**Exercise inputs**

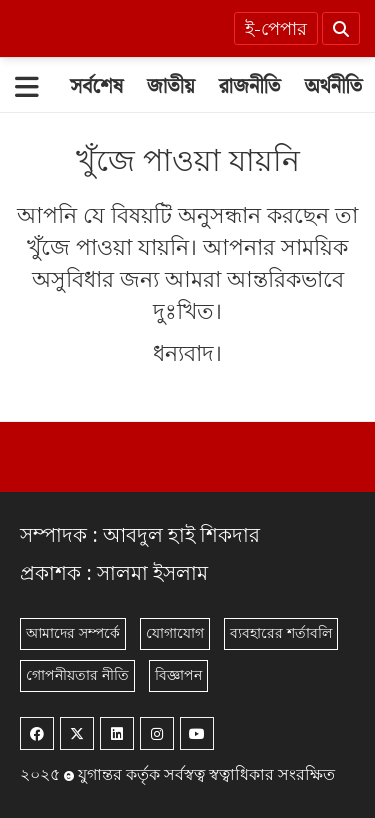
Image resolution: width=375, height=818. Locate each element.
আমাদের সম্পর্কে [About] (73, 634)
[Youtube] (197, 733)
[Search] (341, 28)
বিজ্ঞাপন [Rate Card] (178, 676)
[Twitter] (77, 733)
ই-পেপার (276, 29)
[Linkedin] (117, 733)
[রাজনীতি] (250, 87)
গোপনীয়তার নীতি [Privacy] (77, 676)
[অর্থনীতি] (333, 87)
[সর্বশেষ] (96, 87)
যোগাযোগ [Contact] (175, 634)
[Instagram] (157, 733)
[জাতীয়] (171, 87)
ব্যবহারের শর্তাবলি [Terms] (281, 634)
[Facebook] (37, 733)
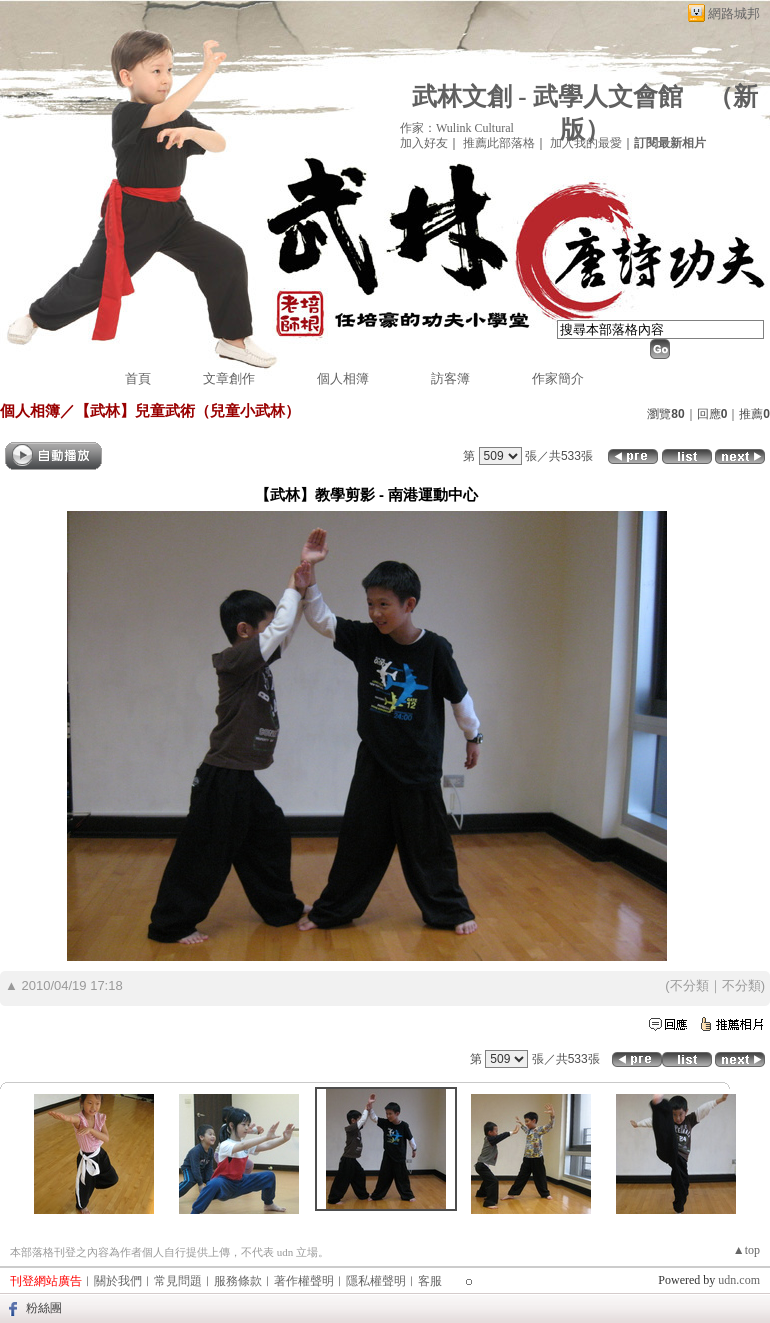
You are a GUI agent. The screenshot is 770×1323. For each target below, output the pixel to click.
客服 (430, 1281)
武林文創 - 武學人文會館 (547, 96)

**What you are asked to do**
Skipping all images, output the listing exactly.

**The answer**
Image resolution: width=375, height=818. Locate each element.
আমাদের সম্পর্কে [About] (73, 634)
[Youtube] (197, 733)
[Search] (341, 28)
বিজ্ঞাপন [Rate Card] (178, 676)
[Twitter] (77, 733)
ই-পেপার (276, 29)
[Linkedin] (117, 733)
[রাজনীতি] (250, 87)
গোপনীয়তার নীতি [Privacy] (77, 676)
[অর্থনীতি] (333, 87)
[সর্বশেষ] (96, 87)
যোগাযোগ [Contact] (175, 634)
[Instagram] (157, 733)
[জাতীয়] (171, 87)
ব্যবহারের শর্তাবলি [Terms] (281, 634)
[Facebook] (37, 733)
You are a GUI agent. The screenshot is 770×1323. For each target below, output the pixel to click.
客服 (430, 1281)
武林文創 - 武學人文會館 (547, 96)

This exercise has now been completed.